Cela dit, la preuve au dossier démontre néanmoins clairement que les gestes posés par Druide l’ont été à l’origine avec le consentement de QA, dans le cadre d’une collaboration. L’inclusion des œuvres visées dans les versions d’ANTIDOTE d’avant 2012 (dont « ANTIDOTE HD » lancé en 2009) ne peut donc être reprochée à Druide. Par contre, leur inclusion dans les versions d’ANTIDOTE de 2012 et 2015 (dont « ANTIDOTE 8 » et « ANTIDOTE 9 »), elle, est bien génératrice de responsabilité pour Druide, puisque non autorisée par QA.
Dans ces circonstances, le tribunal estime que l’injonction demandée par QA n’est pas le recours approprié quant aux produits logiciels « ANTIDOTE 8 » et « ANTIDOTE 9 », y préférant plutôt l’octroi de dommages-intérêts. Le tribunal ordonne néanmoins bien à Druide de cesser d’utiliser les œuvres de QA dans toute version subséquente d’ANTIDOTE.
Malgré la réclamation de QA de 875 000 $ en dommages divers, le tribunal s’en tiendra à un montant de 100 000 $, montant qui selon lui s’avère une compensation adéquate pour l’inclusion des œuvres dans « ANTIDOTE 8 » et « ANTIDOTE 9 ».
En prime, le tribunal conclut au passage que QA a aussi droit à des dommages moraux exemplaires de 25 000 $. Bien que la position adoptée par Druide ne soit pas dénuée de fondement et qu’on ne soit pas généralement ici en présence de gestes délibérés empreints de mauvaise foi, le tribunal conclut néanmoins que des dommages punitifs s’imposent à cause de certains gestes précis posés par QA.
À noter que la question de la restitution des profits (QA demande 10% des profits générés par Druide par les dernières versions d’ANTIDOTE) sera traitée séparément ultérieurement, suite à une décision procédurale de scinder l’instance. Druide pourrait donc bien, finalement, devoir débourser encore davantage pour mettre un terme à cette affaire de contrefaçon.
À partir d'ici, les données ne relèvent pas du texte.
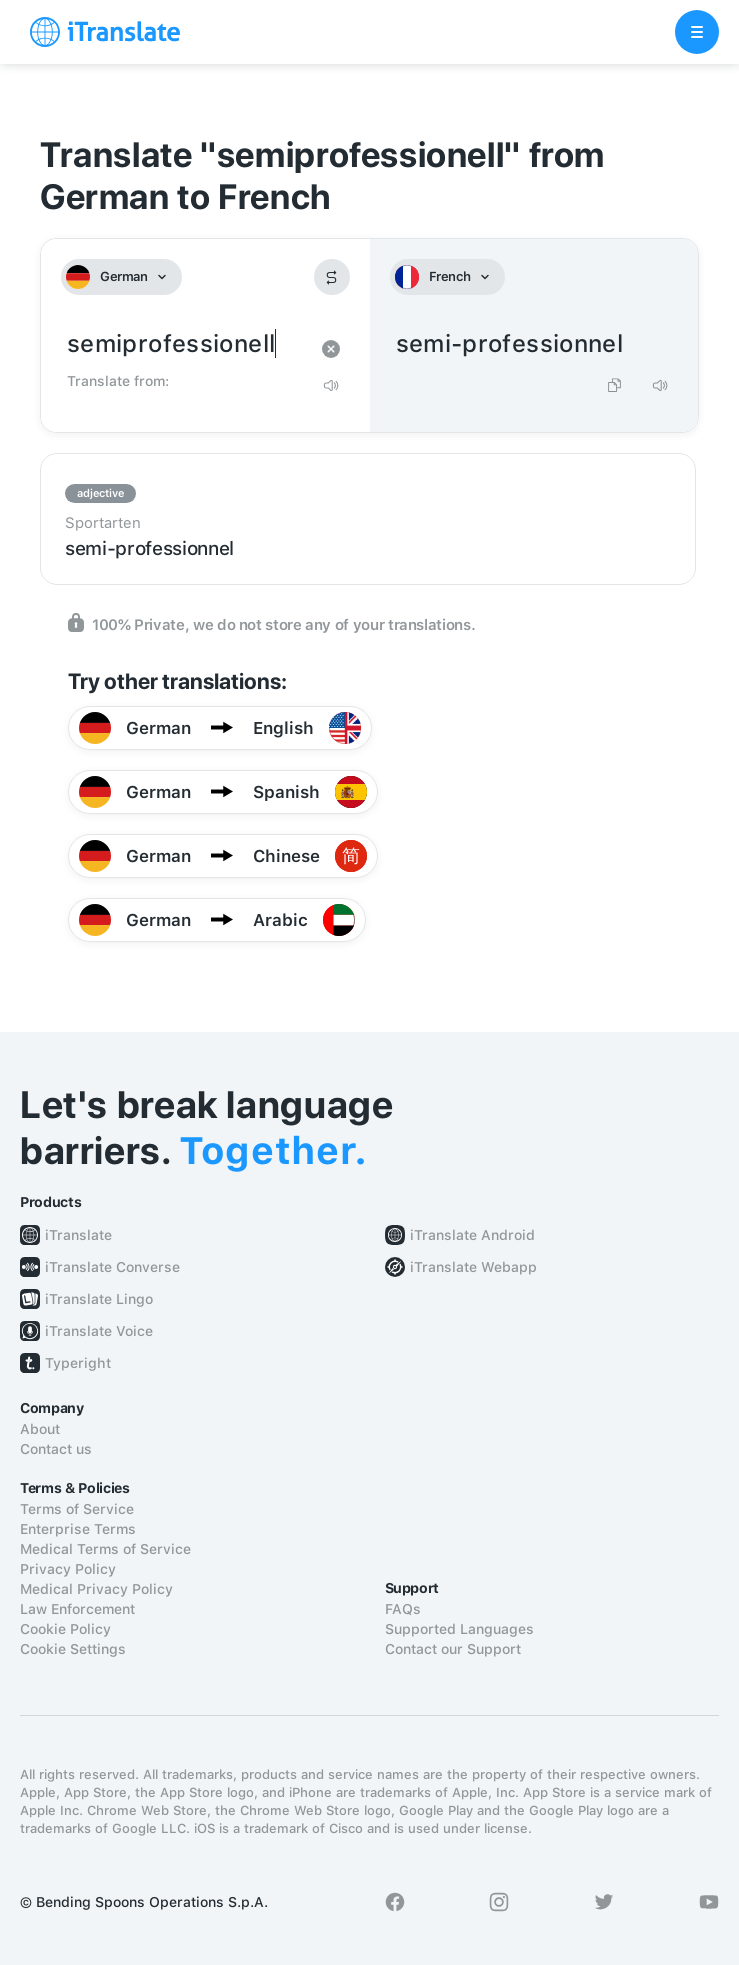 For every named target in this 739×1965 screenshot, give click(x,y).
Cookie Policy (65, 1629)
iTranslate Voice (99, 1331)
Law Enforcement (77, 1609)
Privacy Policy (68, 1569)
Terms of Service (77, 1509)
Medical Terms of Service (105, 1549)
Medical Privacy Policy (96, 1589)
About (40, 1429)
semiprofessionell (185, 344)
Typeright (78, 1363)
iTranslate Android (472, 1235)
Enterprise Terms (78, 1529)
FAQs (403, 1609)
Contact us (56, 1449)
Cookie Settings (73, 1649)
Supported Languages (459, 1629)
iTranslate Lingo (99, 1299)
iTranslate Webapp (473, 1267)
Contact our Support (453, 1649)
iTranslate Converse (112, 1267)
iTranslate (78, 1235) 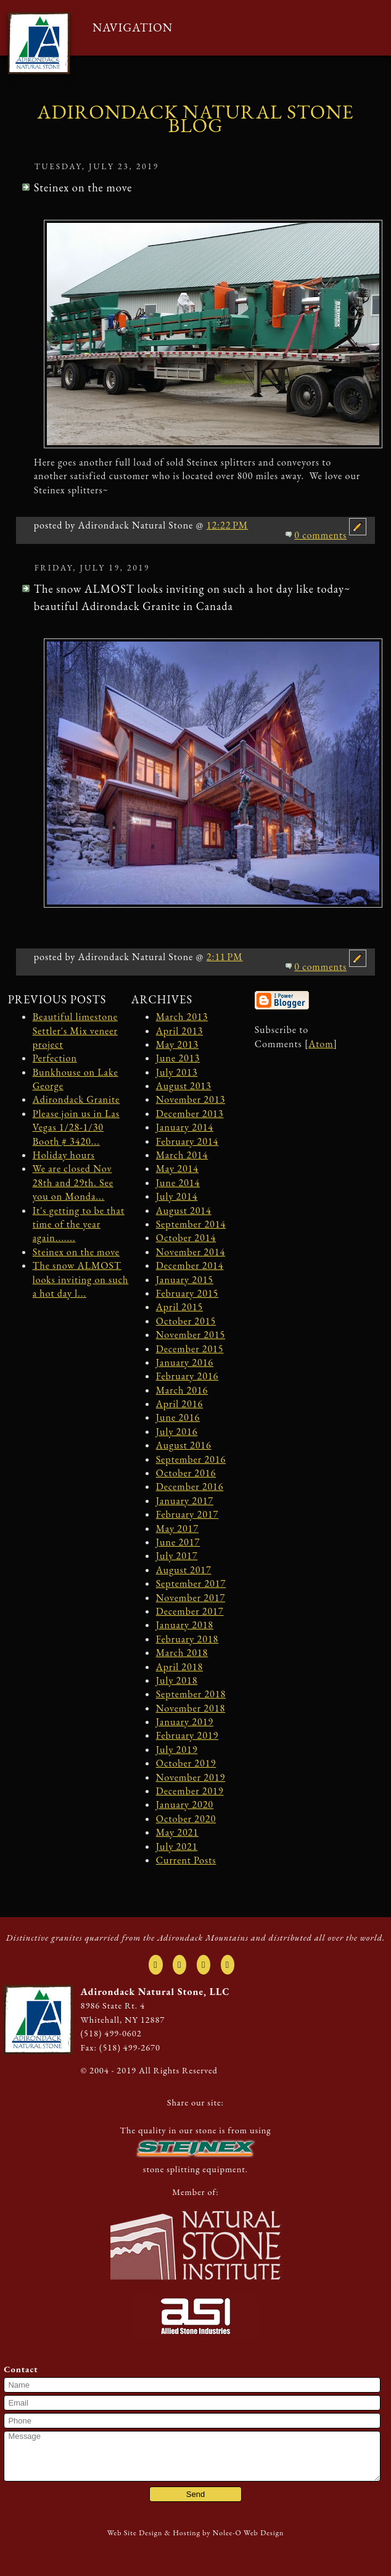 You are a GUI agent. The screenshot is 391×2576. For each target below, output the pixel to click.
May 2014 (177, 1168)
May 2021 (177, 1832)
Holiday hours (64, 1154)
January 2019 (184, 1721)
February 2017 (187, 1514)
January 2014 (184, 1127)
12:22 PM (228, 525)
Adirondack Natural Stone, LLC (155, 1991)
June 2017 (178, 1542)
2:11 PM (225, 956)
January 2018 (184, 1624)
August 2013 (184, 1085)
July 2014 (177, 1196)
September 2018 (191, 1693)
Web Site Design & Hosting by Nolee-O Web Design (195, 2533)
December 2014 (190, 1265)
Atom (320, 1043)
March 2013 (182, 1016)
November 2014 (190, 1251)
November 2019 (190, 1777)
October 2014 (186, 1237)
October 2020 (186, 1818)
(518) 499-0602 (111, 2033)
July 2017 (177, 1555)
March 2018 (182, 1652)
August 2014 (184, 1210)
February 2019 (187, 1735)
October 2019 (186, 1763)
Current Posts (186, 1860)
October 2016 (186, 1472)
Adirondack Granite (76, 1099)
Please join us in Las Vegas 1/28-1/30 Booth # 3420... (76, 1127)
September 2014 (191, 1224)
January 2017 (184, 1500)
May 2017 (177, 1528)
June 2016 (178, 1417)
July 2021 (177, 1846)
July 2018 (177, 1680)
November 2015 (190, 1334)
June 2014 (178, 1182)
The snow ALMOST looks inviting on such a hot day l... (81, 1279)
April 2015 (179, 1306)
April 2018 (179, 1666)
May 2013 (177, 1044)
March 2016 (182, 1390)
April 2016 (179, 1403)
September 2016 (191, 1459)
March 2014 (182, 1154)
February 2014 (187, 1141)
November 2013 (190, 1099)
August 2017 (184, 1569)
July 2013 (177, 1072)
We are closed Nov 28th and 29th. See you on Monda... (73, 1182)
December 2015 (190, 1348)
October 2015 (186, 1321)
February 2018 (187, 1639)
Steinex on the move (76, 1251)
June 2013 (178, 1058)
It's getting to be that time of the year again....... (79, 1224)
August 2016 (184, 1445)
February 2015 (187, 1293)
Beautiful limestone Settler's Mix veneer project (75, 1030)
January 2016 (184, 1362)
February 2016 (187, 1376)
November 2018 (190, 1708)
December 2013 (190, 1113)
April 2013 (179, 1030)
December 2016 (190, 1486)
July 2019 (177, 1749)
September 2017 (191, 1583)
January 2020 (184, 1804)
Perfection (55, 1058)
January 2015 (184, 1279)
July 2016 (177, 1431)
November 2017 (190, 1597)
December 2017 (190, 1611)
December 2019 (190, 1790) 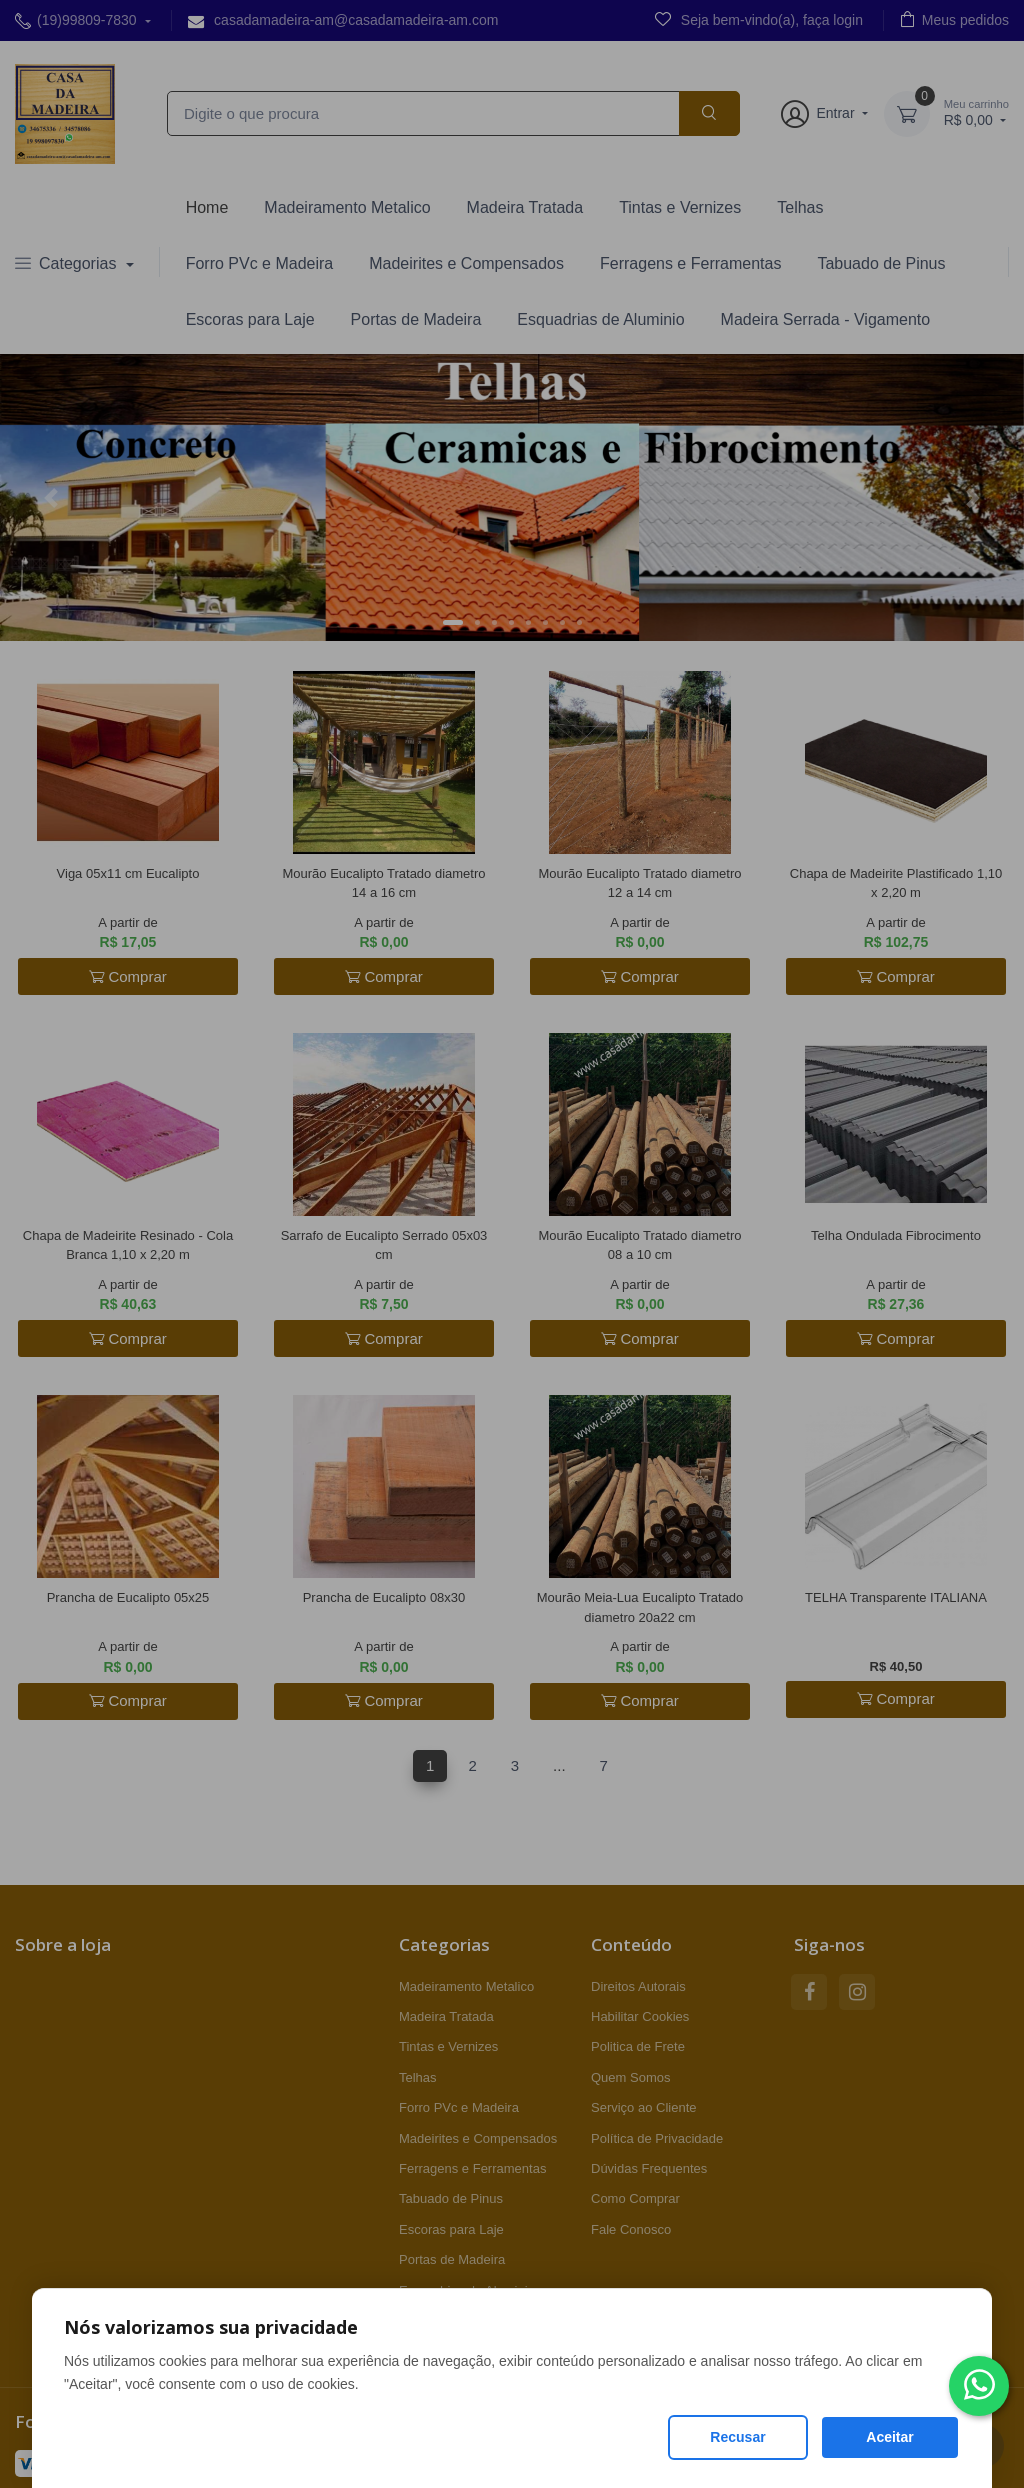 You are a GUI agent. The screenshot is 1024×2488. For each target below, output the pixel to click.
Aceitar (889, 2437)
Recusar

Leçon à tirer de cette histoire : promouvoir le produit d’un partenaire d’affaires est une chose; carrément imbriquer sa propriété intellectuelle dans son propre produit logiciel en est une autre. Gare à celui qui le fait sans s’être muni d’un contrat écrit fixant les modalités de cette utilisation de l’œuvre d’autrui.